Castro vs. the Ladies in White
Rocks, iron bars and sticks are no match for the gladiolas and courage
of these peaceful Cuban protesters.
By MARY ANASTASIA O'GRADY
Rocks and iron bars were the weapons of choice in a government assault
on a handful of unarmed women on the outskirts of Santiago de Cuba on
the afternoon of Aug. 7. According to a report issued by the Paris-based
International Federation for Human Rights (FIDH), the beatings were
savage and "caused them injuries, some considerable."
It was not an isolated incident. In the past two months attacks on
peaceful women dissidents, organized by the state security apparatus,
have escalated. Most notable is the intensity with which the regime is
moving to try to crush the core group known as the Ladies in White.
This is not without risk to the regime, should the international
community decide to pay attention and apply pressure on the white-elite
regime the way it did in opposition to apartheid in South Africa. But
the decision to take that risk suggests that the 52-year-old
dictatorship in Havana is feeling increasingly insecure. The legendary
bearded macho men of the "revolution," informed by the trial of a caged
Hosni Mubarak in an Egyptian courtroom, apparently are terrified by the
quiet, prayerful, nonviolent courage of little more than 100 women. No
totalitarian regime can shrug off the fearless audacity these ladies
display, or the signs that their boldness is spreading.
The Castro brothers' goons are learning that they will not be easily
intimidated. Take, for example, what happened that same Aug. 7 morning
in Santiago: The women, dressed in white and carrying flowers, had
gathered after Sunday Mass at the cathedral for a silent procession to
protest the regime's incarceration of political prisoners. Castro
supporters and state security officials, "armed with sticks and other
blunt objects," according to FIDH, assaulted the group both physically
and verbally. The ladies were then dragged aboard a bus, taken outside
the city and dropped off on the side of a highway.
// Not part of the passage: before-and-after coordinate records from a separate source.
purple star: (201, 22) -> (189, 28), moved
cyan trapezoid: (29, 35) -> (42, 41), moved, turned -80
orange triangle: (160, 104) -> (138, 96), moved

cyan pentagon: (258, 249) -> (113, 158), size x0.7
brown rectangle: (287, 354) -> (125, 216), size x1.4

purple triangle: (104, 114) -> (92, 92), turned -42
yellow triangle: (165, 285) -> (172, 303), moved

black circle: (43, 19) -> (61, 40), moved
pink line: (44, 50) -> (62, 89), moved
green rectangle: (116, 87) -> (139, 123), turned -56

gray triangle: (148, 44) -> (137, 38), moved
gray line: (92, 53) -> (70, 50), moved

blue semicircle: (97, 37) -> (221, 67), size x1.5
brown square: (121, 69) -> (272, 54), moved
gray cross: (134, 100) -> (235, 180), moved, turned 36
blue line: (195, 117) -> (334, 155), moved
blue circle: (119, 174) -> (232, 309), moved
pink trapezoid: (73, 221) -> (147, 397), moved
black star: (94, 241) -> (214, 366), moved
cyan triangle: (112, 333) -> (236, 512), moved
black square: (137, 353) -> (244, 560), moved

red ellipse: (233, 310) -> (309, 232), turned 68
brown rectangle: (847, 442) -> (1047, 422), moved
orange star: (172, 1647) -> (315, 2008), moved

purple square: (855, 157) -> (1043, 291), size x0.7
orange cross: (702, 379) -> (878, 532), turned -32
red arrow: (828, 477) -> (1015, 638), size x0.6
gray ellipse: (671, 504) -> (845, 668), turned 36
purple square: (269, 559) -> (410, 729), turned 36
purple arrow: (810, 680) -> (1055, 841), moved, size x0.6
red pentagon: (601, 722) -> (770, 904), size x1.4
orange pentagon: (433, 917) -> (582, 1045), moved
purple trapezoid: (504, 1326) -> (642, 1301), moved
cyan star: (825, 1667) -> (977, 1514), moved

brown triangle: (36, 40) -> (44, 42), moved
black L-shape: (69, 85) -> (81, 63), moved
Some of them regrouped and ventured out again in the afternoon, this
time to hold a public vigil for their cause. That's when they were met
by another Castro onslaught. On the same day thugs set upon the homes of
former political prisoner José Daniel Ferrer and another activist. Six
people, including Mr. Ferrer's wife and daughter, were sent to the
hospital with contusions and broken bones, according to FIDH.
The Ladies in White first came on the scene in the aftermath of the
infamous March 2003 crackdown in which 75 independent journalists and
librarians, writers and democracy advocates were rounded up and handed
prison sentences of six to 28 years. The wives, mothers and sisters of
some of them began a simple act of protest. On Sundays they would gather
at the Havana Cathedral for Mass and afterward they would march carrying
gladiolas in a silent call for the prisoners' release.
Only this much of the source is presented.